Let's think about this.

What should it mean to join no strings?
It could be an error, but why not return the empty string?

    join(Strings) ->
	join(Strings, " ").

    join([], _) -> "";
    join([H|T], Delimiter) ->
	H ++ join_loop(T, Delimiter).

    join_loop([], _) -> "";
    join_loop([H|T], Delimiter) ->
	Delimiter ++ H ++ join_loop(T, Delimiter).


	my_join([H|T], Delimiter, Acc) ->
	    myjoin(T, Delimiter, lists:append([Acc, Delimiter, H]) ).
	
	my_join([], Delimiter, Acc) ->
	     Acc.
	
In Prolog, each clause of a predicate is terminated by a full stop.
In Erlang, the clauses of a function are separated by semicolons;
only the last clause has a full stop.

Apart from using lists:append([X,Y,Z]) when you could just do X++Y++Z,
which isn't actually _wrong_, just awkward, there's only one serious
problem with the way you are approaching this.

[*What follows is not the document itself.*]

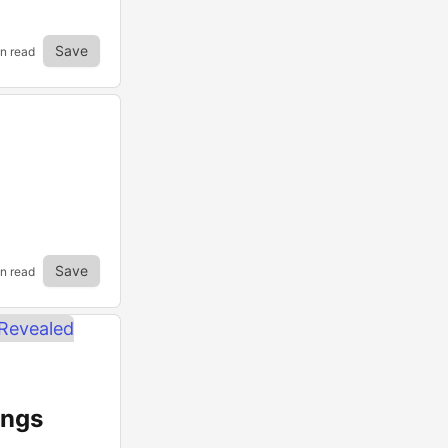
Save
in read
Save
in read
ings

You are writing this as a tail recursive loop, passing an accumulator.
In general, that's an EXCELLENT thing to do.
Unfortunately, list concatenation is not a constant time operation.
The cost of A++B is O(length(A)), and your Acc keeps on getting bigger
and bigger.  Not only that, you keep on making a new Acc and throwing
the old one entirely away, so you are creating a lot of garbage.

In this particular case a body recursion is the right thing to do;
join_loop/2 never makes a list cell that won't be part of the final
result, and the total cost is linear in the size of the input.
Well, it's proportional to
	sum(length(X) | X <- List) +
	length(List) * length(Delimiter).
Put it this way, it is linear in the size of the output.


	What I'm concerned about is the [H] and the lists:append call with the
	arguments being inserted into two square brackets to make a new list.
	Would that work? It's a Python thing, or do I need to use a function
	to make it a list?
	
Square brackets are how you make a list.